Lines before the one containing "Diamonds SS ZF 1:1 Best" are not wanted. Transcribe that line and all after it exactly, to the end of the entries.
Segment Start: Data to process
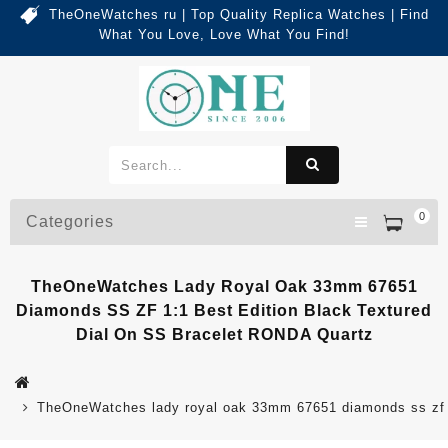
TheOneWatches ru | Top Quality Replica Watches | Find
What You Love, Love What You Find!
0
Categories
TheOneWatches Lady Royal Oak 33mm 67651
Diamonds SS ZF 1:1 Best Edition Black Textured
Dial On SS Bracelet RONDA Quartz
TheOneWatches lady royal oak 33mm 67651 diamonds ss zf 1:1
Segment End: Data to process
■ **Worked solution**:
Diamonds SS ZF 1:1 Best Edition Black Textured
Dial On SS Bracelet RONDA Quartz
TheOneWatches lady royal oak 33mm 67651 diamonds ss zf 1:1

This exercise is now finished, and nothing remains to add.